From today's Taipei Times on the way the Ma administration suffered a diplomatic defeat for his 'modus vivendi' and 'win-win' when the UNFCC listed Taiwan participants at the Copenhagen climate summit as coming from China (not even Chinese Taipei):
Hsiao Hui-chuan (蕭慧娟), an executive secretary at the EPA responsible for greenhouse gas emissions reductions, said ITRI’s original application listed its address as “Hsinchu, R.O.C. (Taiwan).”

The information was then changed by the conference organizers without notifying the organization, she said. The minimum standard that would be acceptable to our government is ‘Chinese Taipei.’ The most ideal would, of course, be the ‘Republic of China,’” she said.

Meanwhile, the foreign ministry said not having a government official lead the delegation to Copenhagen was a way to safeguard Taiwan’s national dignity.

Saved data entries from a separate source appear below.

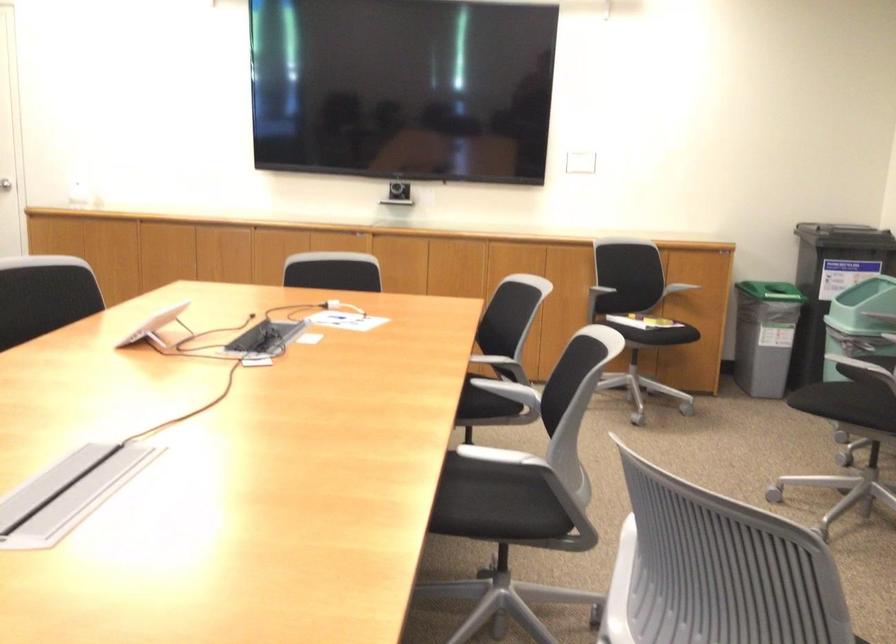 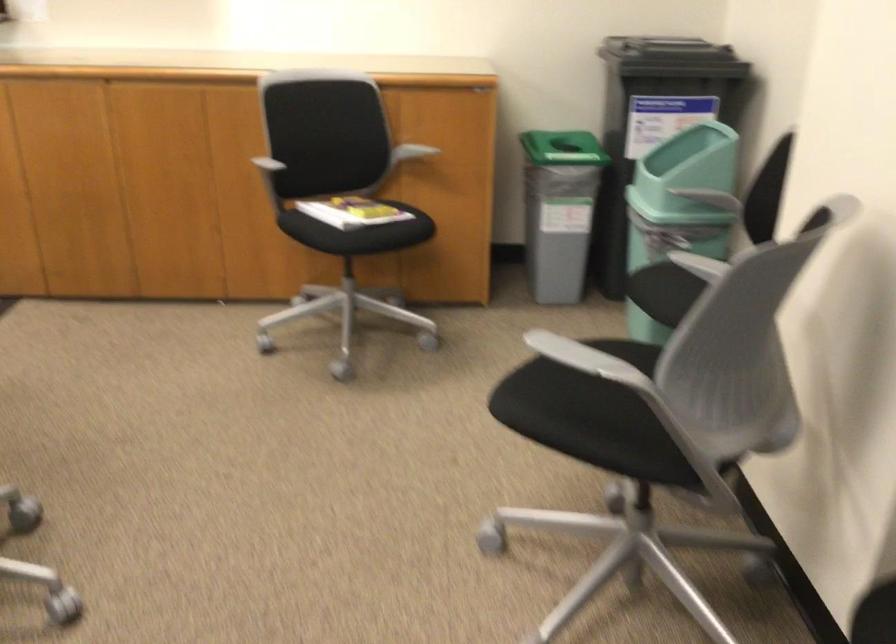 The images are taken continuously from a first-person perspective. In which direction are you moving?

The cameraman walked toward right, forward. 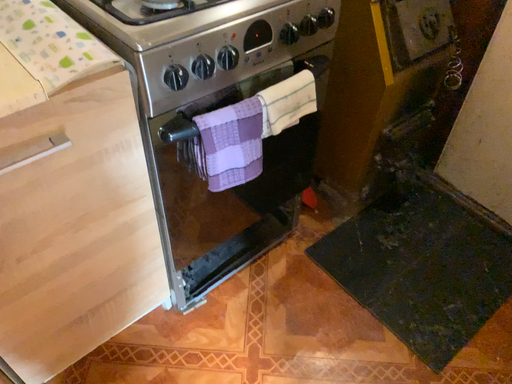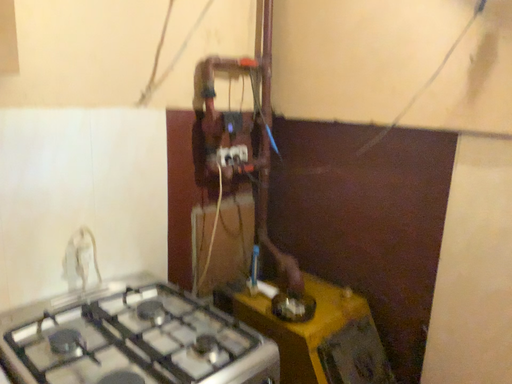 Question: Which way did the camera rotate in the video?

Choices:
 (A) rotated upward
 (B) rotated downward

Answer: (A) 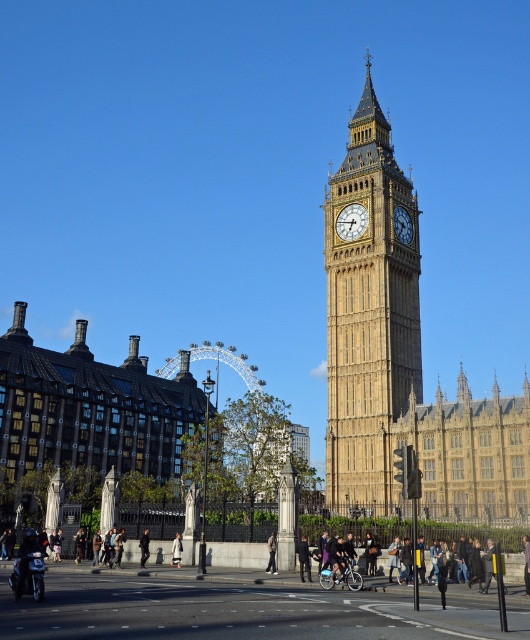 Looking at this image, what are the coordinates of the gold textured clock at center in the image?

The gold textured clock at center is located at coordinates point (351, 221).

You are a tourist standing in front of the Elizabeth Tower. You see the point marked at coordinates (x=351, y=221). What object does this point correspond to?

The point at coordinates (x=351, y=221) corresponds to the gold textured clock at center. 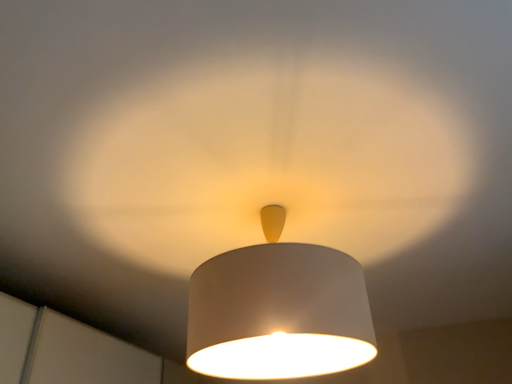 Question: Is the position of matte white lampshade at center less distant than that of white matte lampshade at center?

Choices:
 (A) yes
 (B) no

Answer: (A)

Question: Is matte white lampshade at center far from white matte lampshade at center?

Choices:
 (A) yes
 (B) no

Answer: (B)

Question: Does matte white lampshade at center have a greater width compared to white matte lampshade at center?

Choices:
 (A) no
 (B) yes

Answer: (B)

Question: Can you confirm if matte white lampshade at center is thinner than white matte lampshade at center?

Choices:
 (A) no
 (B) yes

Answer: (A)

Question: Is matte white lampshade at center positioned behind white matte lampshade at center?

Choices:
 (A) no
 (B) yes

Answer: (A)

Question: Is matte white lampshade at center taller than white matte lampshade at center?

Choices:
 (A) yes
 (B) no

Answer: (B)

Question: Considering the relative sizes of white matte lampshade at center and matte white lampshade at center in the image provided, is white matte lampshade at center taller than matte white lampshade at center?

Choices:
 (A) no
 (B) yes

Answer: (B)

Question: Is white matte lampshade at center wider than matte white lampshade at center?

Choices:
 (A) no
 (B) yes

Answer: (A)

Question: Is matte white lampshade at center inside white matte lampshade at center?

Choices:
 (A) yes
 (B) no

Answer: (B)

Question: Can we say white matte lampshade at center lies outside matte white lampshade at center?

Choices:
 (A) no
 (B) yes

Answer: (B)

Question: Is white matte lampshade at center positioned with its back to matte white lampshade at center?

Choices:
 (A) no
 (B) yes

Answer: (A)

Question: Is white matte lampshade at center in contact with matte white lampshade at center?

Choices:
 (A) yes
 (B) no

Answer: (B)

Question: Relative to matte white lampshade at center, is white matte lampshade at center in front or behind?

Choices:
 (A) behind
 (B) front

Answer: (A) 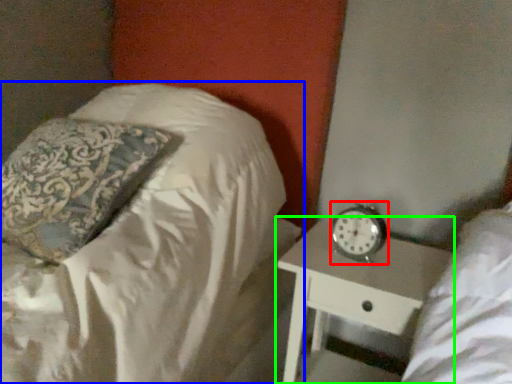 Question: Considering the real-world distances, which object is closest to clock (highlighted by a red box)? bed (highlighted by a blue box) or nightstand (highlighted by a green box).

Choices:
 (A) bed
 (B) nightstand

Answer: (B)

Ministry spokesman Henry Chen (陳銘政) said that since the UNFCCC still has ITRI listed as a non-governmental organization from “Hsinchu, China,” having a government official as the head delegate would indirectly legitimize the nomenclature that Taiwan is so strongly opposed to.
I would disagree that 'the most ideal standard' would be the Republic of China but then that is a party political position. During the Chen years, you would have seen the same sentence but with R.O.C replaced by 'Taiwan'. This is indicative of the China-centric mindset of this Government who are desperately trying to reinvigorate the ROC and undo all the gains of the DPP in making a majority of the population identify with 'Taiwan' as their country. Meanwhile, not having a Government officiallead the delegation safeguards the country's sovereignty since by making themselves invisible this is obviously going to raise the profile and influence of the R.O.C government on the world stage. Talk about trying to pull somehting good out of a debacle ... and failing spectacularly in a very ironic way. This is especially so since Henry Chen (陳銘政) identifies, perhaps inadvertently, the truth of the act that Taiwanese en masse object to being subsumed within China in the international community. They might reflect that a majority, since they don't want unification, might also object to the continuation of being subsumed within the R.O.C, defense of which has rapidly turned out to be less effective than standing up and being proud of being Taiwan and Taiwanese, even if it didn't get us into the UN. R.O.C effectively dies in 1971 but here we have the Ma Government trying to package old wine in new bottles to faciliate a bureaucratic transition from Taiwan (R.O.C) to R.O.C (Taiwan) to Taiwan (S.A.R)(P.R.C).